Coverage: Obama urges adoption of trade deal
President Barack Obama went on a public relations campaign arguing that the Asia free-trade deal was good for the U.S. He also made the case that China would step into the void if the deal didn’t pass.
In an interview with Gerald F. Seib of The Wall Street Journal, Obama made his case for passed the Trans-Pacific Partnership and for fending off Chinese economic dominance:
President Barack Obama, facing a bitter struggle within his own party on free trade, warned that China will step into the economic vacuum the U.S. will create if it fails to complete and enact a proposed free-trade deal with Asia.
“If we don’t write the rules, China will write the rules out in that region,” Mr. Obama said in an interview with The Wall Street Journal. “We will be shut out—American businesses and American agriculture. That will mean a loss of U.S. jobs.”
Mr. Obama also warned of rising anti-globalization sentiment in Washington, reflected in Democratic opposition to the trade agreement, Republican efforts to kill the Export-Import Bank, and congressional unwillingness to approve new rules for operation of the International Monetary Fund.
“What we can’t do, though, is withdraw,” Mr. Obama said, adding: “There has been a confluence of anti-global engagement from both elements of the right and elements of the left that I think are a big mistake.”
Mr. Obama and his negotiators are working to finish the Trans-Pacific Partnership, a trade deal among 12 Pacific nations, while also fighting to win “fast track” negotiating authority from Congress to expedite approval of the deal later this year. The trade agreement will be a topic of conversation between Mr. Obama and Japanese Prime Minister Shinzo Abe, who is scheduled to visit the White House this week.
But David Nakamura pointed out in a piece for The Washington Post that Obama was tailoring his message about the deal to the audience, with varying levels of success:
Pitching his Pacific free-trade initiative to business leaders last December, President Obama framed it as a foreign policy gambit: He mentioned the looming threat of China 18 times in remarks to the Business Roundtable.
Last week, while making the case to 200 liberal activists, Obama mentioned China only once.

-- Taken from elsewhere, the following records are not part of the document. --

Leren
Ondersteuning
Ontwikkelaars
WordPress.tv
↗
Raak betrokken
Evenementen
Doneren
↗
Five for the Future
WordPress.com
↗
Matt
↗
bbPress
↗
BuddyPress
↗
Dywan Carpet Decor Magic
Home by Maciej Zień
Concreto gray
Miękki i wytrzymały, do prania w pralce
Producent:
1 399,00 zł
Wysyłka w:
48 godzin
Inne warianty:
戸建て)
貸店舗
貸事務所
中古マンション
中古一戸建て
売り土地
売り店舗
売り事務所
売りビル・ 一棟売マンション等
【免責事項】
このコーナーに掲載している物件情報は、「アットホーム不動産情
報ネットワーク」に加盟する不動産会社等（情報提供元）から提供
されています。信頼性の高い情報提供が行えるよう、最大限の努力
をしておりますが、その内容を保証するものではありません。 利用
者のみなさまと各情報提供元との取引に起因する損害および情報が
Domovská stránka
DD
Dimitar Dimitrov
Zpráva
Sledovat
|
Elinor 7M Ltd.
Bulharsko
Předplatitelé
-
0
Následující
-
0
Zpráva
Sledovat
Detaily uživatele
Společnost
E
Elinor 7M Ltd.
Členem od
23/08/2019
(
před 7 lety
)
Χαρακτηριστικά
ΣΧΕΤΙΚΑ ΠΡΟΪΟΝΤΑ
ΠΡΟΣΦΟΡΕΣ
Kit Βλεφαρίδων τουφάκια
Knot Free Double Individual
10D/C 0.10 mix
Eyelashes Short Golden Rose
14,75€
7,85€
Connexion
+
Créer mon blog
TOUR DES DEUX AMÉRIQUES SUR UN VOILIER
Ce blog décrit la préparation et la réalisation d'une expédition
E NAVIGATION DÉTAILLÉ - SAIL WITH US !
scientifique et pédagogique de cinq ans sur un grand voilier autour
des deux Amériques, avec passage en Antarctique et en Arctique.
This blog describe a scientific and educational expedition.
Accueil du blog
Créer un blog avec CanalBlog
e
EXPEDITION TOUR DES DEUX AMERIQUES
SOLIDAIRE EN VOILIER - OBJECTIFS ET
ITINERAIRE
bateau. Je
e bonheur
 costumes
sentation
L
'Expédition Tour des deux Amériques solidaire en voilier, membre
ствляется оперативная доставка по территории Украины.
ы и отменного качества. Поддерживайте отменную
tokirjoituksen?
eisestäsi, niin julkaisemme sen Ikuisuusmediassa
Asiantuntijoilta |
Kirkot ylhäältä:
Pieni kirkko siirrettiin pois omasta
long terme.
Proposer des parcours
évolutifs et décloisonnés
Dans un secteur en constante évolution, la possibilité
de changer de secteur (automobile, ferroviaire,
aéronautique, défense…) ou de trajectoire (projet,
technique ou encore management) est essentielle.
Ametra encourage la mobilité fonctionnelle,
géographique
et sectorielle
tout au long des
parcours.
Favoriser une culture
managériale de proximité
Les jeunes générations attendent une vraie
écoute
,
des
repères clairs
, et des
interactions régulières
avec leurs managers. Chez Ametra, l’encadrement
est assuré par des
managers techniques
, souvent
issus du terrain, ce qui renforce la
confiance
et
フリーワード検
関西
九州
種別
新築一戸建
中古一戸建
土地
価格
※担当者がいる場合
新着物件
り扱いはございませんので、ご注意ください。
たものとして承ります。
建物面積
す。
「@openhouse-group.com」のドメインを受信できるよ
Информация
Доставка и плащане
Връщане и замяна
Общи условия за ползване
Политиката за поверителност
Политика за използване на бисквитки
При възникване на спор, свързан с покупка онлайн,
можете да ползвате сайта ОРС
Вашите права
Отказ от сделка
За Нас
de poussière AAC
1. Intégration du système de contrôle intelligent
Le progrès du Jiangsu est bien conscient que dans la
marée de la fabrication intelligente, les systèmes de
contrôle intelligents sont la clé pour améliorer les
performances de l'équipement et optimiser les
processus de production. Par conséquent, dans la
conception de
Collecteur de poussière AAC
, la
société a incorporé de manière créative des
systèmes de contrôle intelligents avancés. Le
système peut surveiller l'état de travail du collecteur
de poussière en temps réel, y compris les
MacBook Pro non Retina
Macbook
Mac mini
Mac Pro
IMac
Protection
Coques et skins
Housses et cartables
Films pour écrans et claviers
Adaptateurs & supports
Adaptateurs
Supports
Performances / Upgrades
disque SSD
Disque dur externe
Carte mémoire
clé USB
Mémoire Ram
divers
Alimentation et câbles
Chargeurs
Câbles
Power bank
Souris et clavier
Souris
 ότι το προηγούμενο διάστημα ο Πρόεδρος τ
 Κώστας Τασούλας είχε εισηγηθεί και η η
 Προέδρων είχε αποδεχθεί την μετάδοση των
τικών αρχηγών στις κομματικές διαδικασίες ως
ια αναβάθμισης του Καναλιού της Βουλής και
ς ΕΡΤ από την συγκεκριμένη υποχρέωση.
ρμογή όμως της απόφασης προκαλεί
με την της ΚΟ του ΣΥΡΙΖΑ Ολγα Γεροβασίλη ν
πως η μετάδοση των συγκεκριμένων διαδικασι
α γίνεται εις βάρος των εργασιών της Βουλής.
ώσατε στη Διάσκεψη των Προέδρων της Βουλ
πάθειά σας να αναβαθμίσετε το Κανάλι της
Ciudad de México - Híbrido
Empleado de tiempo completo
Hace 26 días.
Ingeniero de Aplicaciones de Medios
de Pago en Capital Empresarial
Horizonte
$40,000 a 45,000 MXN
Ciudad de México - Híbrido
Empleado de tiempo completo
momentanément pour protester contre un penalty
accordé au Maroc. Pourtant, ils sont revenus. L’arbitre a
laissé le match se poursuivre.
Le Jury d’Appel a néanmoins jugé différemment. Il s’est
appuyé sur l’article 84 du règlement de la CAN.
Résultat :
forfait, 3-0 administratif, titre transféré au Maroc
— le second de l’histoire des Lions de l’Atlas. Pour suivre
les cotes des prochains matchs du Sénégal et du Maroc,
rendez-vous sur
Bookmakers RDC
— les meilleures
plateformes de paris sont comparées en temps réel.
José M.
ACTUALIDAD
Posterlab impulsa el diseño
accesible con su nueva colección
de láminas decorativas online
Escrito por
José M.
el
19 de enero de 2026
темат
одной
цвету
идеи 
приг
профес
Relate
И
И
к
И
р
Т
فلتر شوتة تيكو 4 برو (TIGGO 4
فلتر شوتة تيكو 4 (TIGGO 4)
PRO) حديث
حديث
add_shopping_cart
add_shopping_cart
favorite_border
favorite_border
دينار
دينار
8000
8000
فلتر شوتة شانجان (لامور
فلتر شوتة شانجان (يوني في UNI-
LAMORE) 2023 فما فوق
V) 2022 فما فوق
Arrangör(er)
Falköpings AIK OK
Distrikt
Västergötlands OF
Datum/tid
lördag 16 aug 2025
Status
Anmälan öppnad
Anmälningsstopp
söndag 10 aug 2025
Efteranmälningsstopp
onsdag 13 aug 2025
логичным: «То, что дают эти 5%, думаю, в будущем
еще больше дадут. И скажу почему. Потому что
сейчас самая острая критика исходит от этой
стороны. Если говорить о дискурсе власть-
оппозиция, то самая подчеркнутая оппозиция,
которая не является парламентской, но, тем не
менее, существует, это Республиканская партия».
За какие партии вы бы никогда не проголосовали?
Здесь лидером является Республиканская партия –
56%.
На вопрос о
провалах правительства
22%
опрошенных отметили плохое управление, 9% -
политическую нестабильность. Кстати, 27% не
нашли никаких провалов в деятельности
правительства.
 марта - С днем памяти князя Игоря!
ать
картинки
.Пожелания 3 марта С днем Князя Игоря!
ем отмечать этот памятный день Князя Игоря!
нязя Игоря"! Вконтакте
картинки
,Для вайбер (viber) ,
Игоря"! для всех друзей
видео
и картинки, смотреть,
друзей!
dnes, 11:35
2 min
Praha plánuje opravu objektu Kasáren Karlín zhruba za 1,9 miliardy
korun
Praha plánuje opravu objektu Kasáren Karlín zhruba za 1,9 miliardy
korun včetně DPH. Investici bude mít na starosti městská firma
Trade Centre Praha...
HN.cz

Instead, in a 4,000-word address to Organizing for Action (OFA), Obama sought to place his trade pact alongside his signature domestic initiatives, including his health-care law, the auto industry bailout, student-loan consolidation and Wall Street reform.
The sharp shift in the way Obama is now presenting the Trans-Pacific Partnership (TPP), a 12-nation trade deal in the Asia-Pacific region, illustrates his biggest challenge as he tries to wrap up a late-term policy victory over fierce opposition from fellow Democrats.
His critics on the left are calling the TPP a job-killing, big-
business boondoggle aimed at satisfying K Street corporate interests. And that has put Obama under pressure to explain how the pact will help ordinary American workers and families. In his weekly radio address, he called the deal “vital to middle-class economics.”
But some in Congress aren’t buying the arguments, particularly populist darling Sen. Elizabeth Warren, D-Mass., Jessica Meyers wrote for The Boston Globe:
Senator Elizabeth Warren, as she ratchets up her fight against President Obama over a proposed international trade deal, is focusing sharply on secrecy and business influence surrounding the pact.
The Massachusetts Democrat and Senator Sherrod Brown of Ohio, in a harsh letter to Obama this weekend, accused the president of negotiating the accord with heavy input from corporate interests and lobbyists — while keeping the American public in the dark.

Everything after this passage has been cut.